[[ Record excerpts, beginning ]]

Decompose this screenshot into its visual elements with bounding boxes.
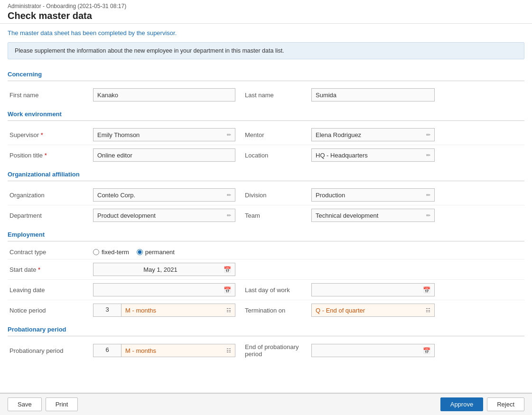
value-contract-type: fixed-term permanent — [93, 249, 283, 256]
select-prob-months[interactable]: M - months ☷ — [121, 344, 235, 357]
probationary-period-row: 6 M - months ☷ — [93, 344, 235, 357]
calendar-last-day-icon[interactable]: 📅 — [423, 286, 430, 294]
radio-permanent[interactable]: permanent — [137, 249, 175, 256]
input-prob-num[interactable]: 6 — [93, 344, 121, 357]
row-leaving-date: Leaving date 📅 Last day of work 📅 — [8, 280, 524, 300]
value-notice-period: 3 M - months ☷ — [93, 304, 235, 317]
section-employment: Employment Contract type fixed-term perm… — [8, 227, 524, 320]
row-probationary-period: Probationary period 6 M - months ☷ End o… — [8, 340, 524, 361]
label-termination: Termination on — [235, 307, 311, 314]
label-notice-period: Notice period — [8, 307, 93, 314]
input-lastname[interactable]: Sumida — [311, 88, 435, 101]
edit-supervisor-icon[interactable]: ✏ — [227, 132, 231, 138]
calendar-end-prob-icon[interactable]: 📅 — [423, 347, 430, 354]
page-wrapper: Administrator - Onboarding (2021-05-31 0… — [0, 0, 532, 415]
value-leaving-date: 📅 — [93, 283, 235, 296]
section-title-work-env: Work environment — [8, 107, 524, 121]
input-firstname[interactable]: Kanako — [93, 88, 235, 101]
footer-left: Save Print — [8, 397, 78, 411]
input-department[interactable]: Product development ✏ — [93, 209, 235, 222]
label-supervisor: Supervisor * — [8, 131, 93, 138]
value-department: Product development ✏ — [93, 209, 235, 222]
footer-bar: Save Print Approve Reject — [0, 393, 532, 415]
input-last-day[interactable]: 📅 — [311, 283, 435, 296]
radio-label-permanent: permanent — [145, 249, 175, 256]
section-work-environment: Work environment Supervisor * Emily Thom… — [8, 107, 524, 165]
value-division: Production ✏ — [311, 188, 435, 202]
pair-lastname: Last name Sumida — [235, 88, 524, 101]
row-notice-period: Notice period 3 M - months ☷ Termination… — [8, 300, 524, 320]
print-button[interactable]: Print — [46, 397, 78, 411]
section-concerning: Concerning First name Kanako Last name S… — [8, 67, 524, 105]
save-button[interactable]: Save — [8, 397, 42, 411]
pair-termination: Termination on Q - End of quarter ☷ — [235, 304, 524, 317]
admin-info: Administrator - Onboarding (2021-05-31 0… — [8, 3, 524, 9]
input-supervisor[interactable]: Emily Thomson ✏ — [93, 128, 235, 141]
row-organization: Organization Contelo Corp. ✏ Division Pr… — [8, 185, 524, 205]
row-department: Department Product development ✏ Team Te… — [8, 205, 524, 225]
edit-division-icon[interactable]: ✏ — [426, 192, 430, 198]
edit-mentor-icon[interactable]: ✏ — [426, 132, 430, 138]
radio-input-permanent[interactable] — [137, 249, 143, 255]
value-firstname: Kanako — [93, 88, 235, 101]
label-contract-type: Contract type — [8, 249, 93, 256]
value-end-probationary: 📅 — [311, 344, 435, 357]
reject-button[interactable]: Reject — [487, 397, 524, 411]
edit-org-icon[interactable]: ✏ — [227, 192, 231, 198]
label-division: Division — [235, 192, 311, 199]
input-position-title[interactable]: Online editor — [93, 148, 235, 162]
pair-division: Division Production ✏ — [235, 188, 524, 202]
page-title: Check master data — [8, 10, 524, 21]
edit-dept-icon[interactable]: ✏ — [227, 212, 231, 219]
input-location[interactable]: HQ - Headquarters ✏ — [311, 148, 435, 162]
pair-location: Location HQ - Headquarters ✏ — [235, 148, 524, 162]
radio-label-fixed-term: fixed-term — [102, 249, 129, 256]
value-location: HQ - Headquarters ✏ — [311, 148, 435, 162]
input-organization[interactable]: Contelo Corp. ✏ — [93, 188, 235, 202]
label-team: Team — [235, 212, 311, 219]
radio-group-contract: fixed-term permanent — [93, 249, 283, 256]
section-org-affiliation: Organizational affiliation Organization … — [8, 167, 524, 225]
row-contract-type: Contract type fixed-term permanent — [8, 245, 524, 259]
row-start-date: Start date * May 1, 2021 📅 — [8, 259, 524, 280]
input-start-date[interactable]: May 1, 2021 📅 — [93, 263, 235, 276]
label-department: Department — [8, 212, 93, 219]
dropdown-termination-icon[interactable]: ☷ — [426, 307, 430, 314]
select-notice-months[interactable]: M - months ☷ — [121, 304, 235, 317]
select-termination[interactable]: Q - End of quarter ☷ — [311, 304, 435, 317]
dropdown-notice-icon[interactable]: ☷ — [226, 307, 231, 314]
info-message: The master data sheet has been completed… — [8, 29, 524, 37]
pair-mentor: Mentor Elena Rodriguez ✏ — [235, 128, 524, 141]
label-location: Location — [235, 152, 311, 159]
label-lastname: Last name — [235, 92, 311, 99]
input-division[interactable]: Production ✏ — [311, 188, 435, 202]
value-lastname: Sumida — [311, 88, 435, 101]
value-organization: Contelo Corp. ✏ — [93, 188, 235, 202]
input-notice-num[interactable]: 3 — [93, 304, 121, 317]
input-leaving-date[interactable]: 📅 — [93, 283, 235, 296]
value-start-date: May 1, 2021 📅 — [93, 263, 235, 276]
edit-team-icon[interactable]: ✏ — [426, 212, 430, 219]
input-team[interactable]: Technical development ✏ — [311, 209, 435, 222]
input-mentor[interactable]: Elena Rodriguez ✏ — [311, 128, 435, 141]
pair-end-probationary: End of probationary period 📅 — [235, 343, 524, 358]
calendar-start-date-icon[interactable]: 📅 — [224, 266, 231, 273]
dropdown-prob-icon[interactable]: ☷ — [226, 348, 231, 354]
radio-input-fixed-term[interactable] — [93, 249, 99, 255]
label-last-day: Last day of work — [235, 286, 311, 294]
value-termination: Q - End of quarter ☷ — [311, 304, 435, 317]
value-last-day: 📅 — [311, 283, 435, 296]
label-start-date: Start date * — [8, 266, 93, 273]
section-title-probationary: Probationary period — [8, 322, 524, 336]
edit-location-icon[interactable]: ✏ — [426, 152, 430, 158]
calendar-leaving-date-icon[interactable]: 📅 — [224, 286, 231, 294]
value-probationary-period: 6 M - months ☷ — [93, 344, 235, 357]
input-end-probationary[interactable]: 📅 — [311, 344, 435, 357]
section-title-org: Organizational affiliation — [8, 167, 524, 181]
value-mentor: Elena Rodriguez ✏ — [311, 128, 435, 141]
approve-button[interactable]: Approve — [440, 397, 483, 411]
pair-last-day: Last day of work 📅 — [235, 283, 524, 296]
label-mentor: Mentor — [235, 131, 311, 138]
radio-fixed-term[interactable]: fixed-term — [93, 249, 129, 256]
row-position-title: Position title * Online editor Location … — [8, 145, 524, 165]
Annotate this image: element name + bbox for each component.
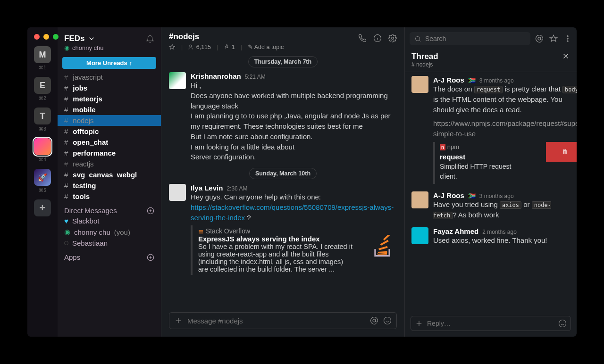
reply-input[interactable] (427, 320, 554, 327)
message-list[interactable]: Thursday, March 7th Krishnanrohan5:21 AM… (161, 53, 404, 307)
workspace-rocket[interactable] (34, 169, 51, 186)
avatar[interactable] (411, 76, 428, 93)
mention-icon[interactable] (535, 34, 544, 43)
mention-icon[interactable] (370, 316, 378, 325)
star-icon[interactable] (169, 44, 176, 50)
svg-point-6 (384, 317, 391, 324)
close-window[interactable] (34, 34, 40, 40)
avatar[interactable] (169, 72, 186, 89)
channel-svg_canvas_webgl[interactable]: #svg_canvas_webgl (58, 169, 161, 180)
channel-header: #nodejs | 6,115 | 1 | ✎ Add a topic (161, 27, 404, 53)
channel-list: #javascript #jobs #meteorjs #mobile #nod… (58, 72, 161, 337)
bell-icon[interactable] (146, 35, 154, 43)
thread-subtitle[interactable]: # nodejs (411, 61, 438, 68)
shortcut-label: ⌘1 (39, 65, 46, 70)
unfurl-title[interactable]: ExpressJS always serving the index (198, 235, 397, 243)
message[interactable]: Krishnanrohan5:21 AM Hi , Does anyone ha… (161, 69, 404, 165)
emoji-icon[interactable] (558, 319, 567, 328)
message-link[interactable]: https://stackoverflow.com/questions/5508… (191, 203, 394, 222)
channel-jobs[interactable]: #jobs (58, 83, 161, 93)
message-input[interactable] (187, 317, 365, 325)
gear-icon[interactable] (388, 34, 397, 42)
workspace-E[interactable]: E (34, 77, 51, 94)
thread-reply-composer[interactable] (411, 316, 571, 331)
emoji-icon[interactable] (383, 316, 392, 325)
svg-point-7 (416, 36, 420, 41)
member-count[interactable]: 6,115 (188, 44, 211, 50)
link-unfurl[interactable]: ≣ Stack Overflow ExpressJS always servin… (191, 225, 397, 275)
thread-message[interactable]: A-J Roos🇿🇦3 months ago Have you tried us… (405, 188, 577, 224)
close-icon[interactable] (562, 52, 570, 60)
dm-self[interactable]: ◉chonny chu (you) (58, 226, 161, 238)
message[interactable]: Ilya Levin2:36 AM Hey guys. Can anyone h… (161, 181, 404, 278)
pin-count[interactable]: 1 (224, 44, 235, 50)
dm-section-header[interactable]: Direct Messages (58, 202, 161, 215)
channel-offtopic[interactable]: #offtopic (58, 126, 161, 137)
message-author[interactable]: Fayaz Ahmed (433, 227, 478, 235)
svg-point-8 (538, 37, 541, 40)
plus-icon[interactable] (174, 316, 183, 325)
star-icon[interactable] (549, 34, 558, 43)
link-preview[interactable]: n npm request Simplified HTTP request cl… (433, 142, 577, 184)
message-author[interactable]: A-J Roos (433, 191, 464, 199)
workspace-active[interactable] (34, 138, 51, 155)
avatar[interactable] (169, 184, 186, 201)
thread-title: Thread (411, 52, 438, 61)
plus-circle-icon[interactable] (147, 254, 154, 261)
channel-open_chat[interactable]: #open_chat (58, 137, 161, 148)
channel-performance[interactable]: #performance (58, 148, 161, 158)
flag-icon: 🇿🇦 (468, 77, 476, 84)
channel-nodejs[interactable]: #nodejs (58, 115, 161, 126)
info-icon[interactable] (373, 34, 382, 42)
heart-icon: ♥ (64, 217, 68, 225)
svg-point-4 (392, 37, 394, 40)
current-user[interactable]: ◉ chonny chu (64, 44, 154, 51)
message-timestamp: 2 months ago (482, 229, 517, 235)
workspace-T[interactable]: T (34, 108, 51, 124)
avatar[interactable] (411, 191, 428, 208)
plus-circle-icon[interactable] (147, 207, 154, 215)
message-timestamp: 5:21 AM (245, 74, 266, 80)
more-unreads-button[interactable]: More Unreads ↑ (62, 57, 156, 69)
minimize-window[interactable] (43, 34, 49, 40)
message-body: Hey guys. Can anyone help with this one:… (191, 192, 397, 223)
phone-icon[interactable] (358, 34, 367, 42)
shortcut-label: ⌘5 (39, 188, 46, 193)
message-author[interactable]: Ilya Levin (191, 184, 223, 192)
apps-section-header[interactable]: Apps (58, 248, 161, 262)
avatar[interactable] (411, 227, 428, 244)
channel-testing[interactable]: #testing (58, 180, 161, 191)
plus-icon[interactable] (415, 319, 423, 328)
channel-reactjs[interactable]: #reactjs (58, 158, 161, 169)
thread-messages[interactable]: A-J Roos🇿🇦3 months ago The docs on reque… (405, 72, 577, 312)
npm-icon: n (440, 144, 445, 150)
team-switcher[interactable]: FEDs (64, 34, 96, 43)
channel-mobile[interactable]: #mobile (58, 104, 161, 115)
message-link[interactable]: https://www.npmjs.com/package/request#su… (433, 119, 577, 138)
thread-message[interactable]: Fayaz Ahmed2 months ago Used axios, work… (405, 223, 577, 249)
channel-meteorjs[interactable]: #meteorjs (58, 93, 161, 104)
add-topic[interactable]: ✎ Add a topic (248, 43, 284, 50)
shortcut-label: ⌘3 (39, 126, 46, 132)
channel-javascript[interactable]: #javascript (58, 72, 161, 83)
flag-icon: 🇿🇦 (468, 192, 476, 199)
zoom-window[interactable] (53, 34, 59, 40)
stackoverflow-logo-icon (373, 235, 393, 258)
message-timestamp: 3 months ago (479, 193, 514, 199)
workspace-M[interactable]: M (34, 46, 51, 63)
app-window: M ⌘1 E ⌘2 T ⌘3 ⌘4 ⌘5 + FEDs ◉ chonny chu… (27, 27, 577, 337)
npm-logo-icon: n (546, 142, 577, 162)
user-name: chonny chu (72, 44, 104, 51)
more-vert-icon[interactable] (563, 34, 572, 43)
message-author[interactable]: Krishnanrohan (191, 72, 241, 80)
team-name: FEDs (64, 34, 84, 43)
add-workspace-button[interactable]: + (34, 199, 51, 216)
channel-tools[interactable]: #tools (58, 191, 161, 202)
thread-message[interactable]: A-J Roos🇿🇦3 months ago The docs on reque… (405, 72, 577, 188)
dm-sebastiaan[interactable]: Sebastiaan (58, 238, 161, 248)
search-box[interactable]: Search (410, 32, 530, 45)
dm-slackbot[interactable]: ♥Slackbot (58, 215, 161, 226)
message-author[interactable]: A-J Roos (433, 76, 464, 84)
right-panel: Search Thread # nodejs A-J Roos🇿🇦3 month… (405, 27, 577, 337)
message-composer[interactable] (169, 312, 397, 329)
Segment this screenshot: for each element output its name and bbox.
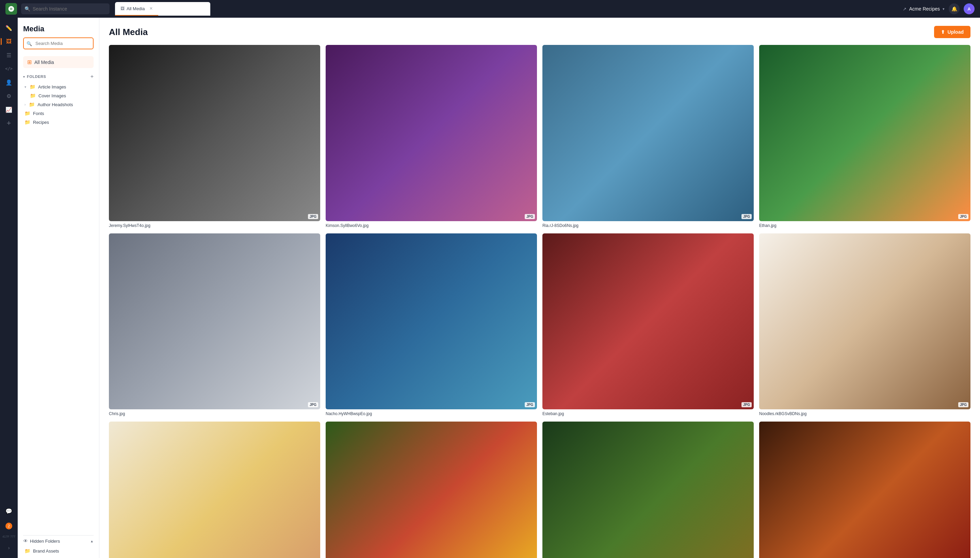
tab-bar: 🖼 All Media ✕ (115, 2, 210, 16)
folder-article-images[interactable]: ▾ 📁 Article Images (23, 82, 94, 91)
media-type-badge: JPG (958, 214, 969, 219)
user-icon: 👤 (5, 79, 12, 86)
edit-icon: ✏️ (5, 25, 12, 31)
folder-expand-icon: ▾ (25, 85, 26, 89)
media-thumbnail: JPG (109, 233, 320, 410)
avatar-initials: A (967, 7, 970, 11)
sidebar-item-media[interactable]: 🖼 (3, 35, 15, 48)
sidebar-bottom: 💬 2 417F 777 › (2, 505, 15, 554)
media-filename: Jeremy.SylHwsT4o.jpg (109, 223, 320, 228)
sidebar-expand-btn[interactable]: › (3, 542, 15, 554)
tab-image-icon: 🖼 (120, 6, 125, 11)
media-filename: Nacho.HyWHBwspEo.jpg (326, 411, 537, 416)
folder-cover-images[interactable]: 📁 Cover Images (23, 91, 94, 100)
all-media-button[interactable]: ⊞ All Media (23, 56, 94, 68)
expand-icon: › (8, 545, 10, 550)
search-instance-icon: 🔍 (25, 6, 30, 11)
brand-selector[interactable]: ↗ Acme Recipes ▾ (903, 6, 945, 11)
media-item[interactable]: JPGPizza.ryBGSvBPEj.jpg (326, 422, 537, 558)
media-type-badge: JPG (525, 402, 535, 407)
folder-author-headshots[interactable]: › 📁 Author Headshots (23, 100, 94, 109)
database-icon: ☰ (7, 52, 11, 59)
notification-bell[interactable]: 🔔 (949, 3, 960, 14)
folder-icon: 📁 (25, 548, 30, 553)
brand-chevron-icon: ▾ (942, 7, 945, 11)
media-item[interactable]: JPGNoodles.rkBGSvBDNs.jpg (759, 233, 970, 417)
media-item[interactable]: JPGRia.rJ-8SDo6Ns.jpg (542, 45, 754, 228)
media-thumbnail: JPG (542, 45, 754, 221)
media-item[interactable]: JPGEggs-on-Toast.SJzGrvBDVs.jpg (109, 422, 320, 558)
all-media-label: All Media (34, 59, 54, 65)
tab-all-media[interactable]: 🖼 All Media ✕ (115, 2, 158, 16)
sidebar-item-code[interactable]: </> (3, 62, 15, 75)
media-filename: Ria.rJ-8SDo6Ns.jpg (542, 223, 754, 228)
sidebar-item-chart[interactable]: 📈 (3, 103, 15, 116)
media-filename: Chris.jpg (109, 411, 320, 416)
search-media-input[interactable] (23, 38, 94, 49)
media-type-badge: JPG (742, 402, 752, 407)
media-item[interactable]: JPGChris.jpg (109, 233, 320, 417)
folder-brand-assets[interactable]: 📁 Brand Assets (23, 547, 94, 555)
upload-button[interactable]: ⬆ Upload (934, 26, 970, 38)
badge-icon: 2 (5, 523, 12, 529)
media-item[interactable]: JPGJeremy.SylHwsT4o.jpg (109, 45, 320, 228)
hidden-folders-label: Hidden Folders (30, 538, 60, 544)
main-layout: ✏️ 🖼 ☰ </> 👤 ⚙ 📈 + 💬 2 (0, 18, 980, 558)
folder-icon: 📁 (25, 111, 30, 116)
media-panel: Media 🔍 ⊞ All Media ▾ FOLDERS + ▾ 📁 Arti… (18, 18, 99, 558)
folder-icon: 📁 (25, 120, 30, 125)
user-avatar[interactable]: A (964, 3, 975, 14)
media-item[interactable]: JPGEsteban.jpg (542, 233, 754, 417)
media-panel-title: Media (23, 25, 94, 33)
page-title: All Media (109, 27, 148, 38)
media-thumbnail: JPG (759, 422, 970, 558)
folder-name: Cover Images (38, 93, 66, 98)
folder-expand-icon: › (25, 103, 26, 107)
media-thumbnail: JPG (542, 233, 754, 410)
folders-header[interactable]: ▾ FOLDERS + (23, 74, 94, 80)
media-type-badge: JPG (525, 214, 535, 219)
media-thumbnail: JPG (109, 422, 320, 558)
media-grid: JPGJeremy.SylHwsT4o.jpgJPGKimson.SyllBwo… (109, 45, 970, 558)
sidebar-item-users[interactable]: 👤 (3, 76, 15, 89)
content-header: All Media ⬆ Upload (109, 26, 970, 38)
folder-fonts[interactable]: 📁 Fonts (23, 109, 94, 118)
media-item[interactable]: JPGNacho.HyWHBwspEo.jpg (326, 233, 537, 417)
folder-icon: 📁 (30, 84, 35, 89)
media-type-badge: JPG (308, 214, 318, 219)
media-item[interactable]: JPGLentils.SJbMBPrvVj.jpg (542, 422, 754, 558)
media-item[interactable]: JPGCurry.SJMGSwrDEj.jpg (759, 422, 970, 558)
search-media-wrapper: 🔍 (23, 38, 94, 49)
media-thumbnail: JPG (326, 233, 537, 410)
main-content: All Media ⬆ Upload JPGJeremy.SylHwsT4o.j… (99, 18, 980, 558)
folders-label: FOLDERS (27, 74, 46, 79)
sidebar-item-add[interactable]: + (3, 117, 15, 129)
media-type-badge: JPG (958, 402, 969, 407)
media-item[interactable]: JPGEthan.jpg (759, 45, 970, 228)
folder-name: Author Headshots (38, 102, 73, 107)
media-thumbnail: JPG (759, 45, 970, 221)
media-thumbnail: JPG (326, 45, 537, 221)
folder-name: Article Images (38, 84, 66, 89)
sidebar-left: ✏️ 🖼 ☰ </> 👤 ⚙ 📈 + 💬 2 (0, 18, 18, 558)
folder-recipes[interactable]: 📁 Recipes (23, 118, 94, 126)
chart-icon: 📈 (5, 107, 12, 113)
comment-icon: 💬 (5, 508, 12, 514)
sidebar-comment[interactable]: 💬 (3, 505, 15, 517)
media-filename: Ethan.jpg (759, 223, 970, 228)
sidebar-badge[interactable]: 2 (3, 520, 15, 532)
hidden-folders-header[interactable]: 👁 Hidden Folders ▲ (23, 538, 94, 544)
hidden-folders-chevron-icon: ▲ (90, 539, 94, 543)
sidebar-item-edit[interactable]: ✏️ (3, 22, 15, 34)
search-instance-input[interactable] (21, 3, 110, 14)
folders-section: ▾ FOLDERS + ▾ 📁 Article Images 📁 Cover I… (18, 71, 99, 129)
image-icon: 🖼 (6, 38, 11, 44)
sidebar-item-database[interactable]: ☰ (3, 49, 15, 61)
app-logo[interactable] (5, 3, 17, 15)
media-item[interactable]: JPGKimson.SyllBwo6Vo.jpg (326, 45, 537, 228)
tab-close-icon[interactable]: ✕ (149, 6, 153, 11)
sidebar-item-settings[interactable]: ⚙ (3, 90, 15, 102)
sidebar-coords: 417F 777 (2, 535, 15, 539)
folders-add-icon[interactable]: + (90, 74, 94, 80)
brand-name: Acme Recipes (909, 6, 940, 11)
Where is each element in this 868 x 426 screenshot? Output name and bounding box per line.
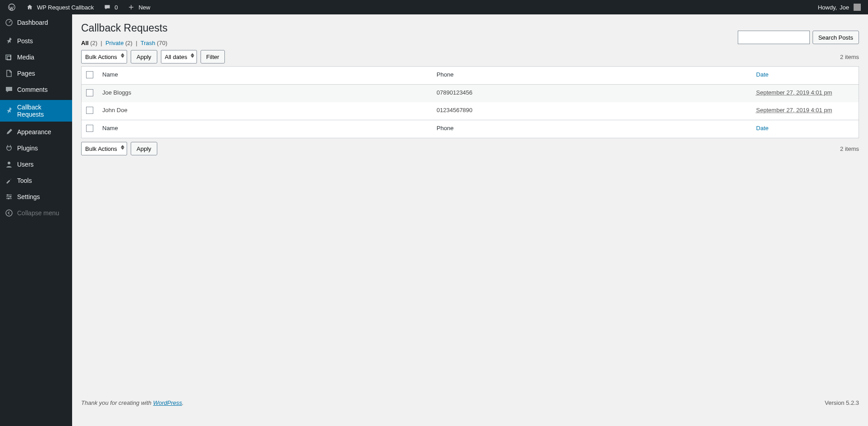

[[ Record excerpts, end ]]

▸ **Problem details**
Copy, from the lines above, each one that holds "list".

▸ **Exercise result**
message-list[interactable]: Thursday, March 7th Krishnanrohan5:21 AM… (161, 53, 404, 307)
channel-list: #javascript #jobs #meteorjs #mobile #nod… (58, 72, 161, 337)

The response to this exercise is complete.